The most obvious solution to the paradox does not seem to have been discussed. I can't imagine you guys missing it altogether, but I wonder if your eagerness to contain the circumstances and effect of the paradox curtailed your interest in other approaches and the following idea may not have seen the attention it deserved.
I propose that rule 4:
"A standoff does not dislodge a unit already in the province where the standoff took place"
…be rescinded and, for clarity, something like the following rule be adopted instead:
"Where a unit lies in a province that is attacked by forces of greater strength, the unit is dislodged, even where those forces standoff"
This rule does not result in a nonsensical outcome, and is simple to understand and implement.
This rule would see application more much more frequently than the paradox that is was designed to address, which at first may seem undesirable. However, perhaps this rule was actually always needed and desirable. Why was Rule 4 introduced by Allan Calhamer anyway ???
While I recognize that this is just a game and I share your reluctance to call upon 'real world experience' to resolve these matters, the loose parallelism of Diplomacy to real world conflict is a principal attraction of the game. Put simply, it seems a nonsense that an insufficiently supported force in a province that lies between a fiery and supported exchange between two or more other parties would be able to maintain its position — in the middle of the battle — unaffected. It seems sensible that the beleaguered force would be required to retire. Further, given the balanced contest between the other two parties, it is reasonable for the contested province to remain unoccupied at the end of the exchange.

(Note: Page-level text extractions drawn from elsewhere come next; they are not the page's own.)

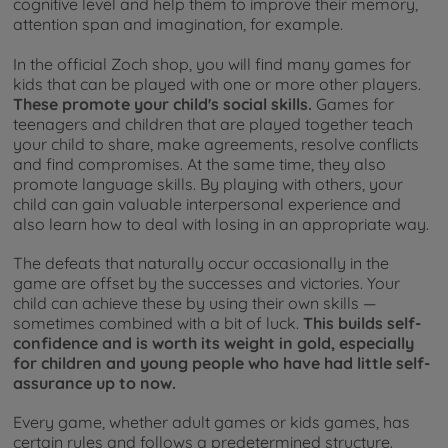
cognitive level and help them to improve their memory,
attention span and imagination, for example.
In the official Zoch shop, you will find many games for
kids that can be played with one or more other players.
These promote your child's social skills.
Games for
teenagers and children that are played together teach
your child to share, make agreements, resolve conflicts
and find compromises. At the same time, they also
promote language skills. By playing with others, your
child can gain valuable interpersonal experience and
also learn how to deal with losing in an appropriate way.
The defeats that naturally occur occasionally in the
game are offset by the successes and victories. Your
child can achieve these by using their own skills —
sometimes combined with a bit of luck.
This builds self-
confidence and is worth its weight in gold, especially
for children and young people who have had little self-
assurance up to now.
Every game, whether adult games or kids games, has
certain rules and follows a predetermined structure.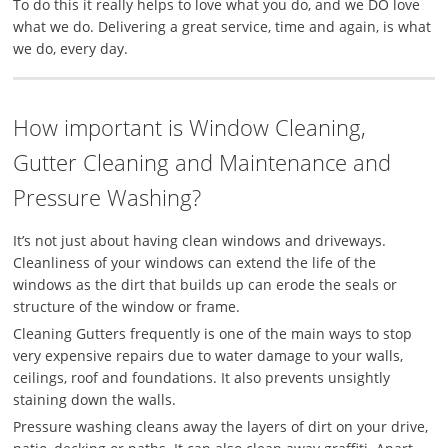
To do this it really helps to love what you do, and we DO love
what we do. Delivering a great service, time and again, is what
we do, every day.
How important is Window Cleaning,
Gutter Cleaning and Maintenance and
Pressure Washing?
It’s not just about having clean windows and driveways.
Cleanliness of your windows can extend the life of the
windows as the dirt that builds up can erode the seals or
structure of the window or frame.
Cleaning Gutters frequently is one of the main ways to stop
very expensive repairs due to w
ater damage to your walls,
ceilings, roof and foundations. It also prevents unsightly
staining down the walls.
Pressure washing cleans away the layers of dirt on your drive,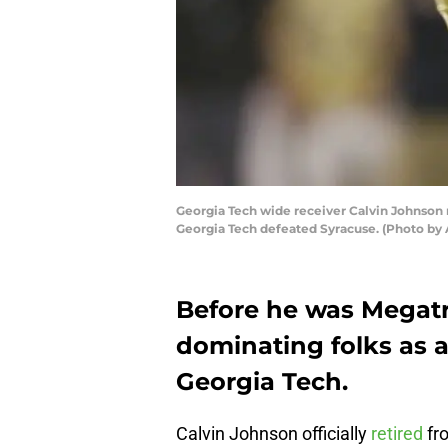
Georgia Tech wide receiver Calvin Johnson r
Georgia Tech defeated Syracuse. (Photo by
Before he was Megatr
dominating folks as a
Georgia Tech.
Calvin Johnson officially
retired
fr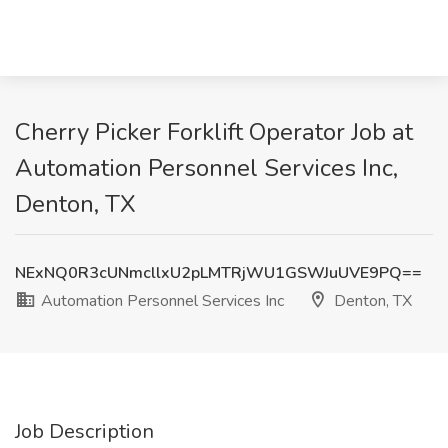
Cherry Picker Forklift Operator Job at
Automation Personnel Services Inc,
Denton, TX
NExNQ0R3cUNmcllxU2pLMTRjWU1GSWJuUVE9PQ==
Automation Personnel Services Inc
Denton, TX
Job Description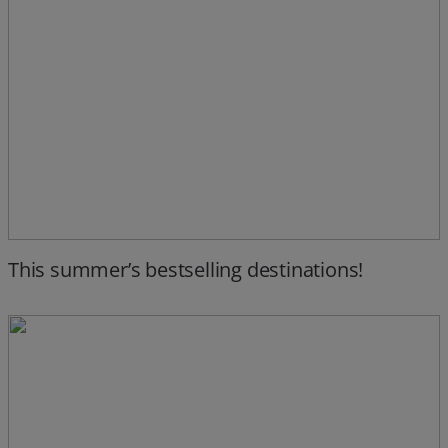
This summer’s bestselling destinations!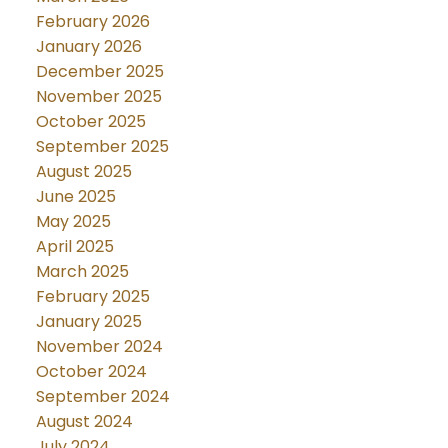
February 2026
January 2026
December 2025
November 2025
October 2025
September 2025
August 2025
June 2025
May 2025
April 2025
March 2025
February 2025
January 2025
November 2024
October 2024
September 2024
August 2024
July 2024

If the beleaguered force was unable to retire, then it should be destroyed.
I would appreciate your thoughts on this matter.
From the Editor:
The Beleaguered Garrison rule ("Since dislodgement occurs only when another piece enters the space in question, it follows that if two equally well supported units attack the same space, thus standing each other off, a unit already in that space is not dislodged.") has been a standard rule of the game for a very long time, since the 1971 edition of the rules at the very least. So it seems unlikely that it will be changed at this late date.
The rules for the 2000 edition (the year after the article appeared) state explicitly that "A convoyed Army does not cut the support of a unit supporting an attack against one of the Fleets necessary for the Army to convoy." However, it isn't clear to me whether this means that the paradox has been resolved.
I invite our readers to send in their own opinions! --Ed.
From the Publisher:
This article has generated, by far, the greatest response of any article ever published by the Zine. I dare say not a month goes by without me receiving a communication about this article. When Simon and I wrote it, I don't think we knew that we would be still receiving mail about it nine years later. Keep 'em coming, everyone!
As for the "beleaguered garrisons get dislodged" idea proposed here by Rod, the DPjudge can easily be enhanced to enforce such a rule as an option if anyone wishes to try this proposal out. As you probably know, the DPjudge already supports a number of other rule tweaks and it would likely not be difficult for me to have it behave this way if a specific rule is used in a game. I offer to make this enhancement, and begin supporting this non-standard rule if anyone wishes me to do so in order that they can try this idea out and see what, if any, difference it makes in play. Contact me at email@example.com if you'd like to run such a game. --Pub.
This is in reply to "The Bohemian Crusher."
By chance in one experience with Italy I opened as described for 1901. Then I decided for whatever reason I forget now that I did not want to attack Austria in 1902 — I might have suspected a juggernaut, but I don't remember.
I then realized another advantage of having an army in Bohemia: it borders Galicia and Silesia, two very key pieces of real estate! From Bohemia you can have a lot of influence on eastern battles, battles for which Italy is usually only an observer. You can:
In short I agree that moving to Bohemia can be potent, but the attack on Austria is only the beginning of the possibilities!
One warning however. Moving to Bohemia will upset Germany and Austria all the more for its surprise value, which can cause harm to your diplomatic relations out of proportion to the threat you are offering from there. So be ready with plenty of diplomatic cover.